Inside one building was Ontario’s largest Woodworking competition, multiple categories, wildlife carving, relief carving turning, intarsia, furniture making and most had both amateur and professional classes. Master carvers like Neil Cox would be there demonstrating all three days. Master turners like Dale Nish did rotating seminars to huge audiences. Two or three seminar stages were hosted on the hour by well know woodworking personality’s.
At the show you could see up close just about every tool currently available . All the major brands were well represented with knowledgeable staff, the latter seemed to be a show must! It was the opportunity some waited for all year before laying down their hard earned cash on the saw or planer they had coveted for months. There was excitement in the air, hundreds of thousands of dollars changed hands and thousands went home eager to hook up their new tools and mill wood!

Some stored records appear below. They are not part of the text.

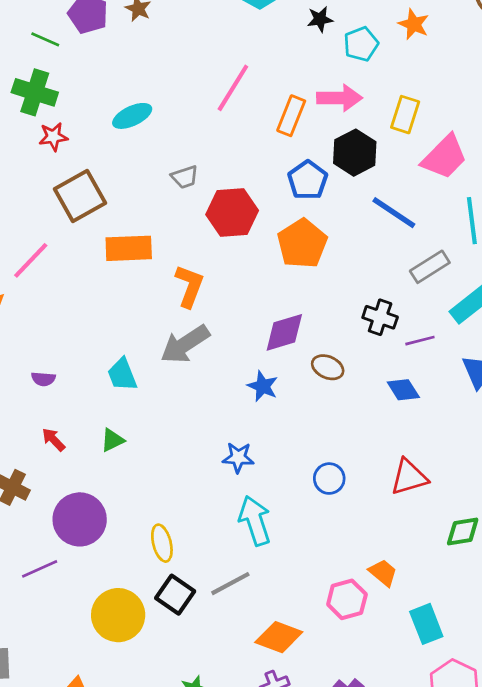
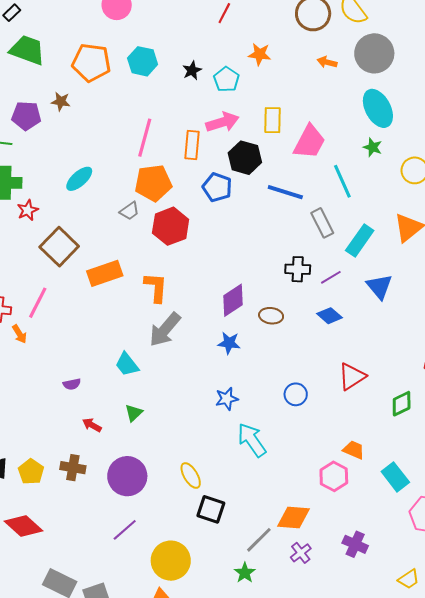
orange pentagon: (302, 244) -> (153, 183), moved, turned -30
gray rectangle: (430, 267) -> (322, 223), turned -68
purple line: (40, 569) -> (125, 530), moved
gray line: (230, 584) -> (259, 540), moved
yellow circle: (118, 615) -> (171, 561), moved

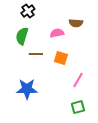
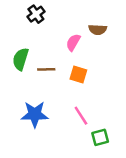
pink semicircle: (57, 33) -> (73, 42), turned -48
green semicircle: (22, 36) -> (21, 59), moved
pink line: (78, 80) -> (81, 116), moved, turned -63

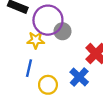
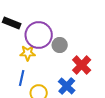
gray circle: (62, 31) -> (60, 45), moved

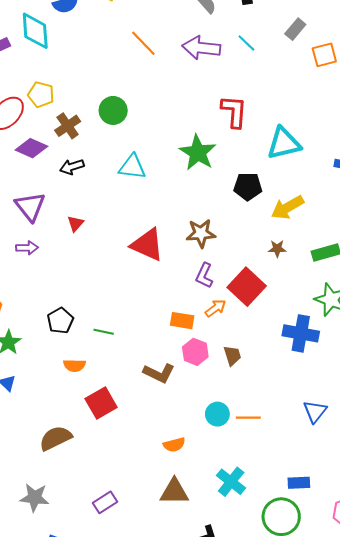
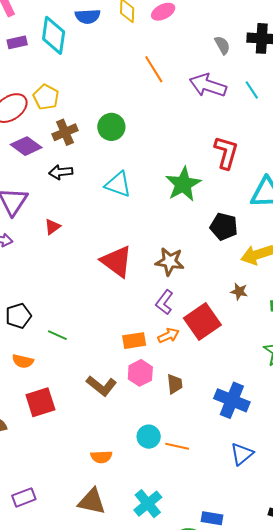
orange rectangle: (182, 321) -> (134, 341), turned -30
blue cross: (301, 333) -> (232, 400), moved

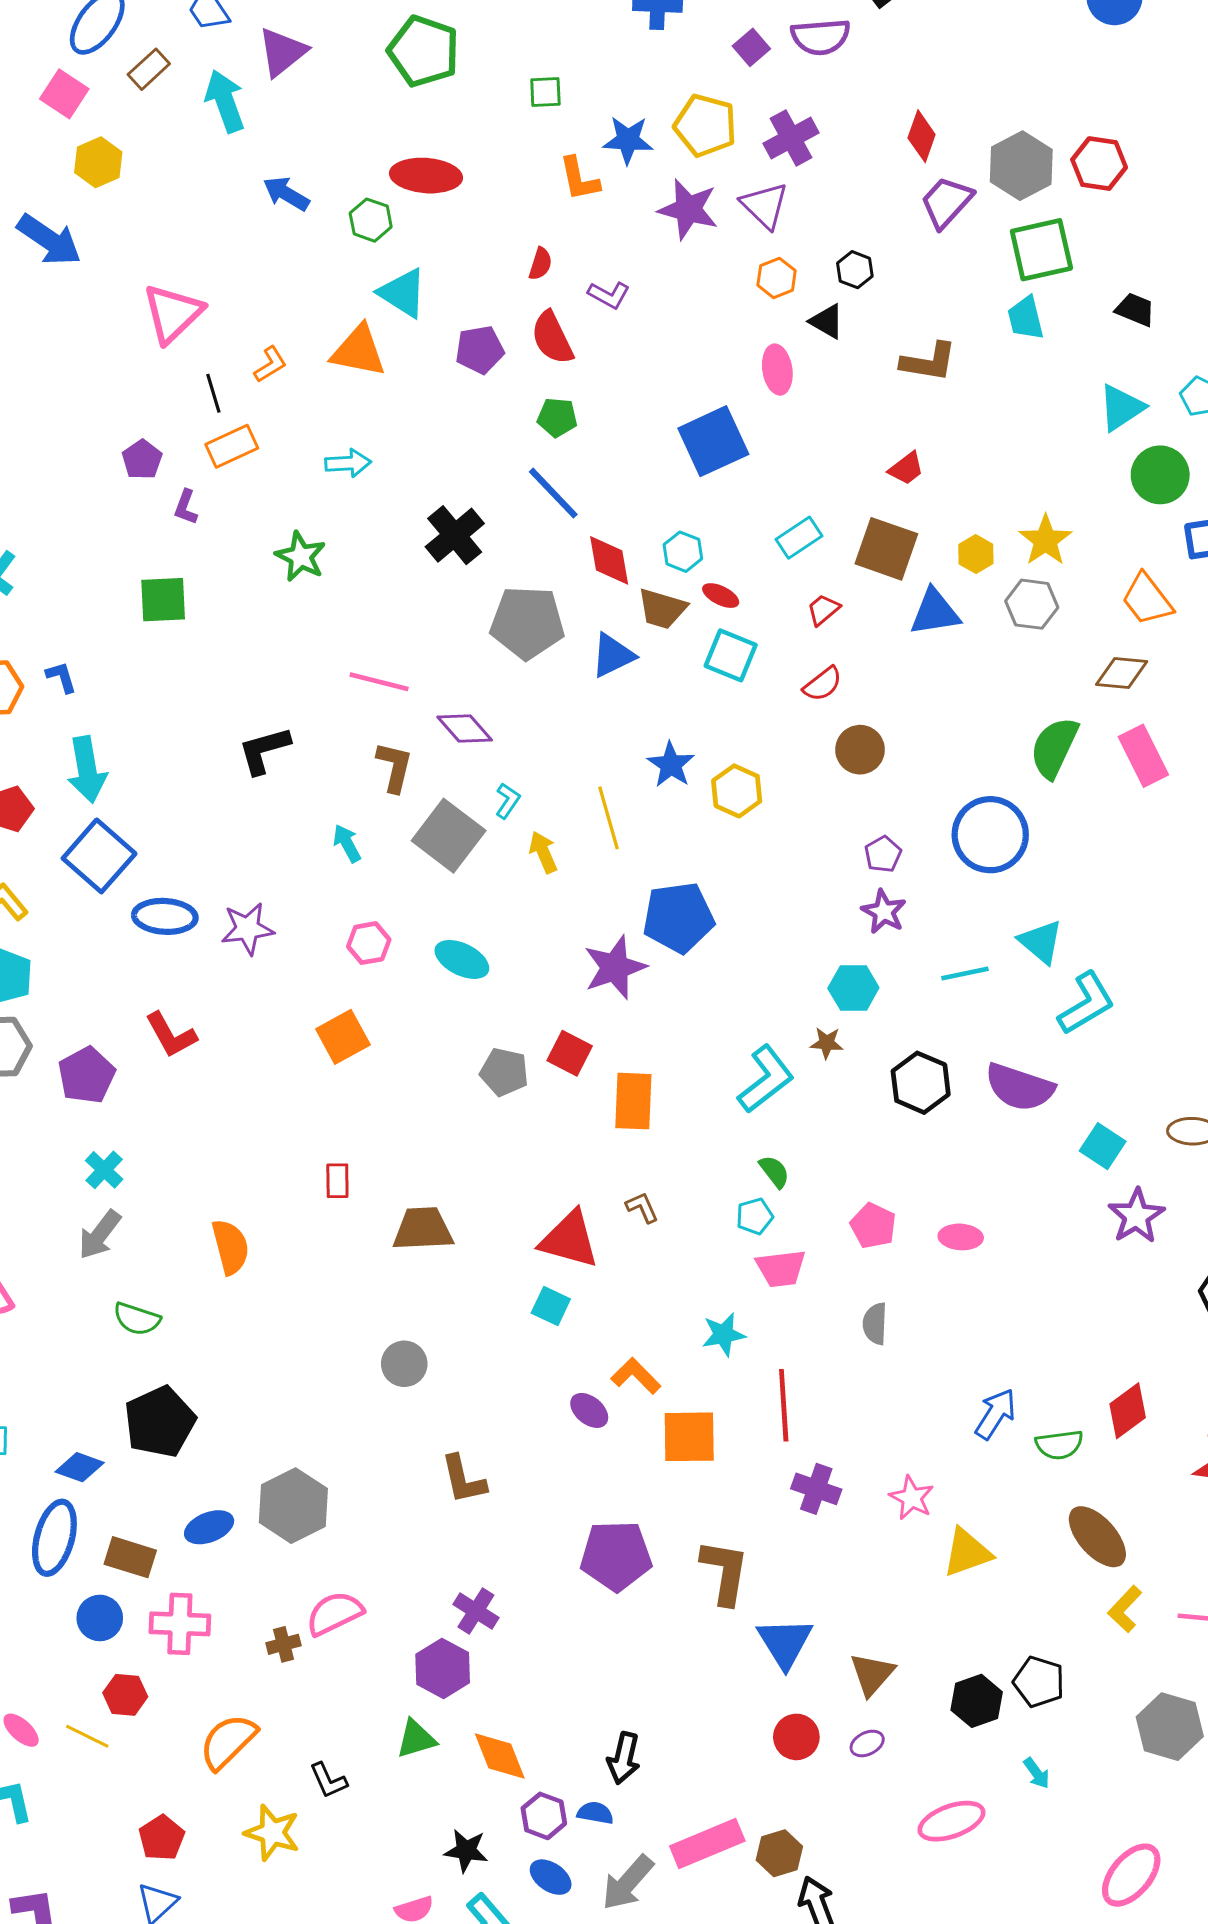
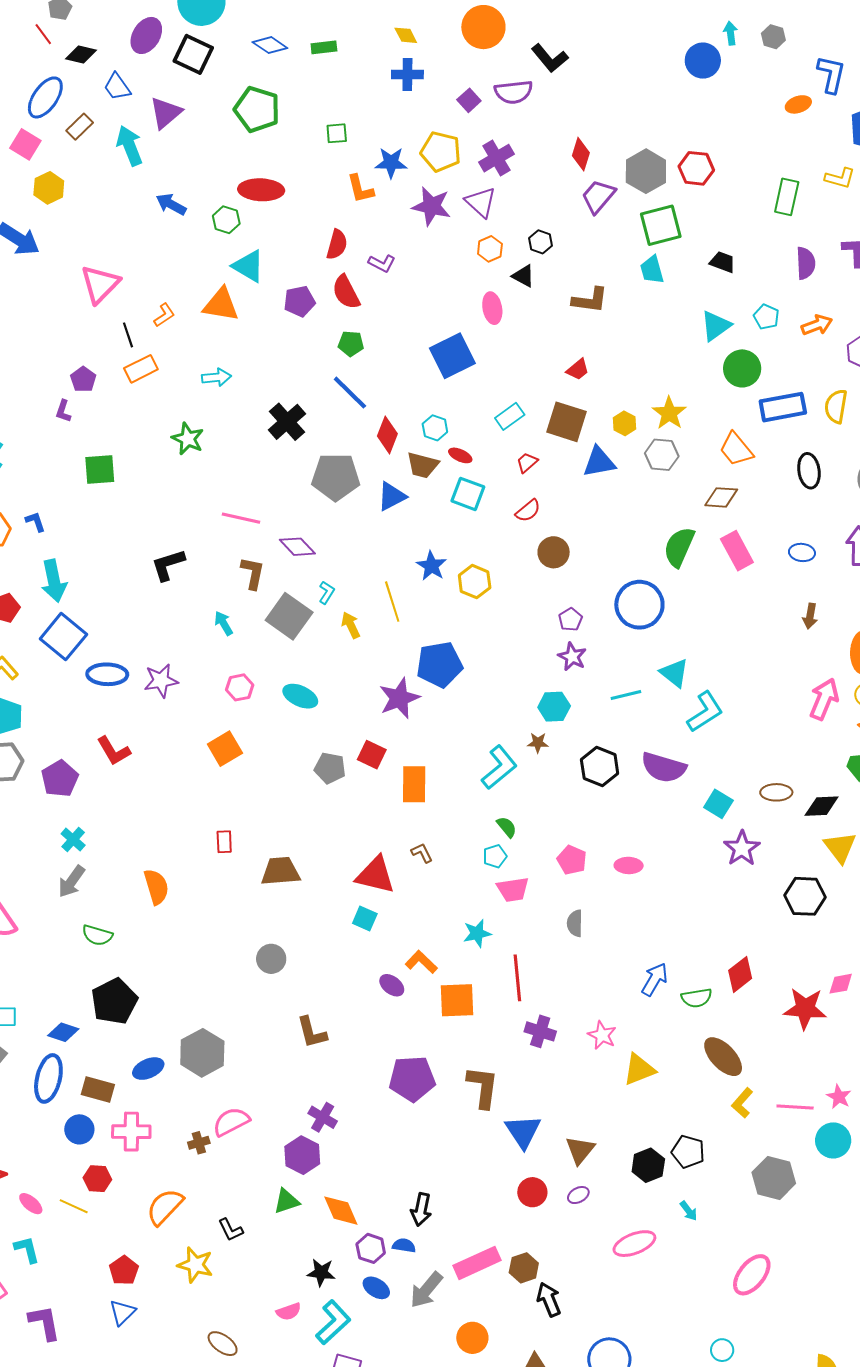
red semicircle: (540, 264) -> (337, 245), size x1.4
purple L-shape: (186, 507) -> (63, 411), moved
red diamond: (609, 560) -> (387, 435), turned 33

I bought my first "new" band saw at one of these shows, I knew buying one off the show floor would mean it had been gone over well to ensure it not only worked but there would not have been any defects or blemishes, not always the case when ordering sight unseen.
I entered this frenzy as one of the few vendors espousing hand tools. At my first Woodstock show Mario Rodriquez came with me compliments of Tom Lie-Nielsen, we each manned a bench in my booth. He was well recognized from his writing for Fine Woodworking magazine, a real fan favorite! I was demonstrating hand cut dovetails for the first time at a wood show and it was the first time at that wood show that dovetails were demonstrated. The gig was a big hit and folks would be ten people deep trying to get a peek. Three days shot by in a flash and while exhausted at the end, the whole event was a thrill!
Even though I was there as a vendor with expectations of big sales, I felt just as energized by the atmosphere as any of the patrons. My biggest lament was always not having the time to check it all out, walk the isles and talk to the vendors I wanted to visit with. I often told my friends how I would love to be able to go as a patron at least for a day.
This wood carnival was repeated to the same or nearly the same degree in ten other cities over the fall and winter months, Woodstock was always the first of the season. We would set up on Thursday, run the show Friday, Saturday and Sunday. Pack up Sunday night (my least favorite) so all the gear could get on its way Monday morning to the next venue. This usually meant flying home Monday morning and flying to the next city Thursday morning. The schedule was rugged but with Friends in each city it was a great time. At their invitation I often stayed with these customer/ friends instead of a hotel. The opportunity to get to know people in their home is rare, I got to do this all across this huge country.
Yes, I was there to sell tools and earn money but the big pay day was the friendships that I still have today. Permit me to wax philosophical for a moment, I met Tim Harmon at a show in Ottawa in 2001. Since then I have stayed in Tim's home more times than I can remember, I have golfed with Tim more than anyone else. He has worked countless shows with me, he has been my assistant in numerous workshops from Ontario to Alberta, he and his family have come to New Brunswick several times and have stayed in our home. I could tell similar stories of Peter in Victoria, Barry in Edmonton, Mike in Welland, Roy on Vancouver Island, Dave in Seaschelt, Duncan in Cochrane, Mark in Calgary, Lee in Toronto, Bob (RIP) in Sudbury, Claire in Markham, Charles and Mark in Halifax. These are all good friends I found by attending woodshows.
They (woodshows) are like a magnetic that attracts some of the best people in the community. I have always said this craft has the finest, perhaps it is because it requires patience to do good woodwork and patience is a great character trait. My life, especially the woodworking side, has been so enriched by meeting great people through this woodshow venue that I cant imagine it any other way.